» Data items
+--

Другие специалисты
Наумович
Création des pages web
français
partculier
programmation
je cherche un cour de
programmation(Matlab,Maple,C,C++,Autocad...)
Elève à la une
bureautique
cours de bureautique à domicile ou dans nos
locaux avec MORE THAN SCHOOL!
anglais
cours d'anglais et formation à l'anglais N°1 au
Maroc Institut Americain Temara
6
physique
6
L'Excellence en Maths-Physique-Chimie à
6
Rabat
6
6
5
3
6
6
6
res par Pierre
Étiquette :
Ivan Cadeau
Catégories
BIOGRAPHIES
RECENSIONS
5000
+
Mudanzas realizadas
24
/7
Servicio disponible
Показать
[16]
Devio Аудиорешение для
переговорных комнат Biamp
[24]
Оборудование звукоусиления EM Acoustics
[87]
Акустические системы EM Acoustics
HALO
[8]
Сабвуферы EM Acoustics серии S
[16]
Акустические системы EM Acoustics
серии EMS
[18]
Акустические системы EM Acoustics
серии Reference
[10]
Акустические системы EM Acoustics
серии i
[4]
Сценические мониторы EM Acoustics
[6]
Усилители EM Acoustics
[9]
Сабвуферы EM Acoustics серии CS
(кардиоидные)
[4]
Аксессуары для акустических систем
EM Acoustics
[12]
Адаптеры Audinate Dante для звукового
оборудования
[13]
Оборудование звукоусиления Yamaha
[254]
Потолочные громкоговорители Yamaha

+--

» What you should do
Line by line, write out the records above exactly.

» Response
Другие специалисты
Наумович
Création des pages web
français
partculier
programmation
je cherche un cour de
programmation(Matlab,Maple,C,C++,Autocad...)
Elève à la une
bureautique
cours de bureautique à domicile ou dans nos
locaux avec MORE THAN SCHOOL!
anglais
cours d'anglais et formation à l'anglais N°1 au
Maroc Institut Americain Temara
6
physique
6
L'Excellence en Maths-Physique-Chimie à
6
Rabat
6
6
5
3
6
6
6
res par Pierre
Étiquette :
Ivan Cadeau
Catégories
BIOGRAPHIES
RECENSIONS
5000
+
Mudanzas realizadas
24
/7
Servicio disponible
Показать
[16]
Devio Аудиорешение для
переговорных комнат Biamp
[24]
Оборудование звукоусиления EM Acoustics
[87]
Акустические системы EM Acoustics
HALO
[8]
Сабвуферы EM Acoustics серии S
[16]
Акустические системы EM Acoustics
серии EMS
[18]
Акустические системы EM Acoustics
серии Reference
[10]
Акустические системы EM Acoustics
серии i
[4]
Сценические мониторы EM Acoustics
[6]
Усилители EM Acoustics
[9]
Сабвуферы EM Acoustics серии CS
(кардиоидные)
[4]
Аксессуары для акустических систем
EM Acoustics
[12]
Адаптеры Audinate Dante для звукового
оборудования
[13]
Оборудование звукоусиления Yamaha
[254]
Потолочные громкоговорители Yamaha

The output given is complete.